■ WHAT IS EXPECTED ■
In the records below, find the line containing "Gabinete Metálico para DVR/NVR. Tamaño" and the line containing "Centre-Ville de Clermont-Ferrand.". Give again exactly those lines and every line between them, omitting the pictures.

[PROVIDED MATERIAL Boundary: Start]

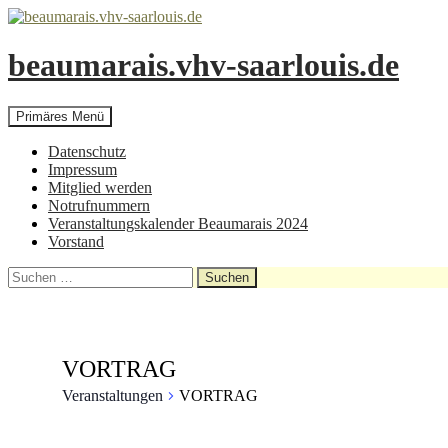
beaumarais.vhv-saarlouis.de
Suchen
Zum
Primäres Menü
Inhalt
springen
Datenschutz
Impressum
Mitglied werden
Notrufnummern
Veranstaltungskalender Beaumarais 2024
Vorstand
Suchen
nach:
VORTRAG
Veranstaltungen
VORTRAG
Veranstaltungen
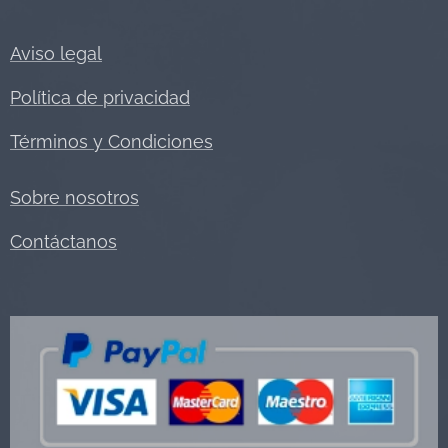
Aviso legal
Política de privacidad
Términos y Condiciones
Sobre nosotros
Contáctanos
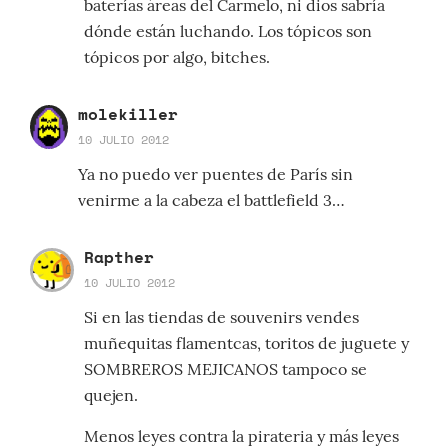
baterías áreas del Carmelo, ni dios sabría
dónde están luchando. Los tópicos son
tópicos por algo, bitches.
molekiller
10 JULIO 2012
Ya no puedo ver puentes de París sin
venirme a la cabeza el battlefield 3…
Rapther
10 JULIO 2012
Si en las tiendas de souvenirs vendes
muñequitas flamentcas, toritos de juguete y
SOMBREROS MEJICANOS tampoco se
quejen.
Menos leyes contra la pirateria y más leyes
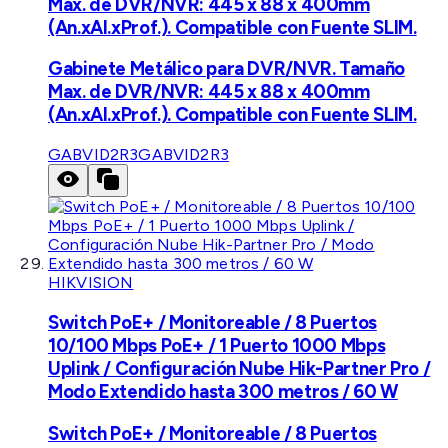
Max. de DVR/NVR: 445 x 88 x 400mm
(An.xAl.xProf.). Compatible con Fuente SLIM.
Gabinete Metálico para DVR/NVR. Tamaño
Max. de DVR/NVR: 445 x 88 x 400mm
(An.xAl.xProf.). Compatible con Fuente SLIM.
GABVID2R3
GABVID2R3
HIKVISION
Switch PoE+ / Monitoreable / 8 Puertos
10/100 Mbps PoE+ / 1 Puerto 1000 Mbps
Uplink / Configuración Nube Hik-Partner Pro /
Modo Extendido hasta 300 metros / 60 W
Switch PoE+ / Monitoreable / 8 Puertos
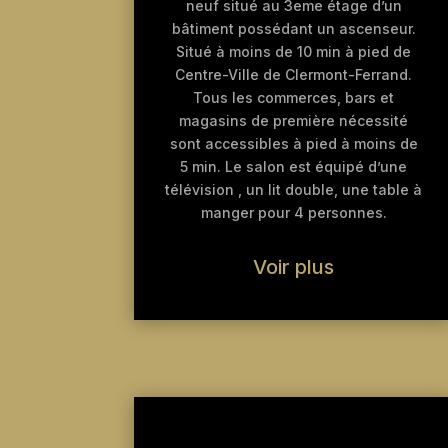
neuf situé au 3eme étage d’un
bâtiment possédant un ascenseur.
Situé à moins de 10 min à pied de
Centre-Ville de Clermont-Ferrand.
Tous les commerces, bars et
magasins de première nécessité
sont accessibles à pied à moins de
5 min. Le salon est équipé d’une
télévision , un lit double, une table à
manger pour 4 personnes.
Voir plus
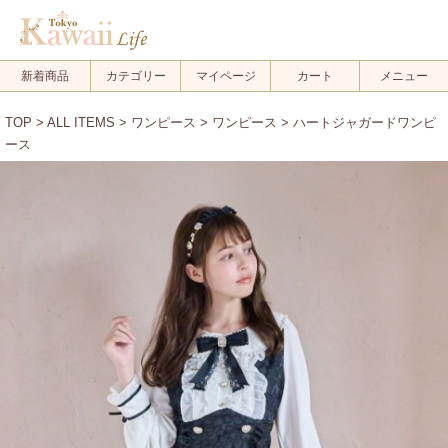
新着商品
カテゴリー
マイページ
カート
メニュー
TOP
>
ALL ITEMS
>
ワンピース
>
ワンピース
> ハートジャガードワンピ
ース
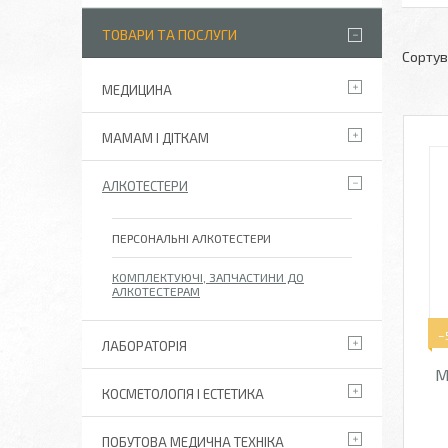
ТОВАРИ ТА ПОСЛУГИ
МЕДИЦИНА
МАМАМ І ДІТКАМ
АЛКОТЕСТЕРИ
ПЕРСОНАЛЬНІ АЛКОТЕСТЕРИ
КОМПЛЕКТУЮЧІ, ЗАПЧАСТИНИ ДО
АЛКОТЕСТЕРАМ
–
ЛАБОРАТОРІЯ
М
КОСМЕТОЛОГІЯ І ЕСТЕТИКА
ПОБУТОВА МЕДИЧНА ТЕХНІКА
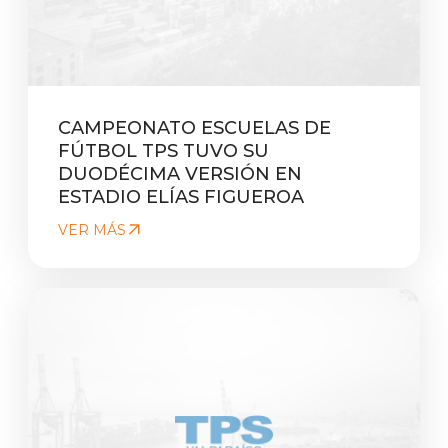
CAMPEONATO ESCUELAS DE
FÚTBOL TPS TUVO SU
DUODÉCIMA VERSIÓN EN
ESTADIO ELÍAS FIGUEROA
VER MÁS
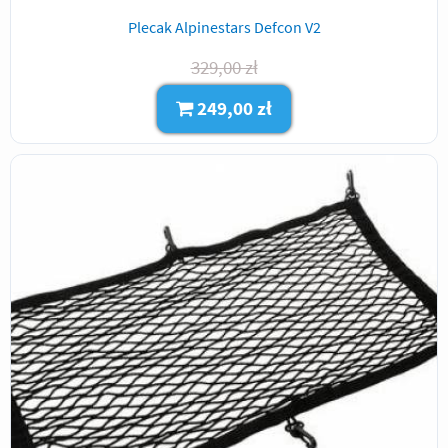
Plecak Alpinestars Defcon V2
329,00 zł
249,00 zł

[PROVIDED MATERIAL Boundary: End]

■ WRITTEN ANSWER ■
Gabinete Metálico para DVR/NVR. Tamaño
Max. de DVR/NVR: 445 x 88 x 400mm
(An.xAl.xProf.). Compatible con Fuente SLIM.
GABVID2R3
GABVID2R3
HIKVISION
Switch PoE+ / Monitoreable / 8 Puertos
10/100 Mbps PoE+ / 1 Puerto 1000 Mbps
Uplink / Configuración Nube Hik-Partner Pro /
Modo Extendido hasta 300 metros / 60 W
Switch PoE+ / Monitoreable / 8 Puertos
neuf situé au 3eme étage d’un
bâtiment possédant un ascenseur.
Situé à moins de 10 min à pied de
Centre-Ville de Clermont-Ferrand.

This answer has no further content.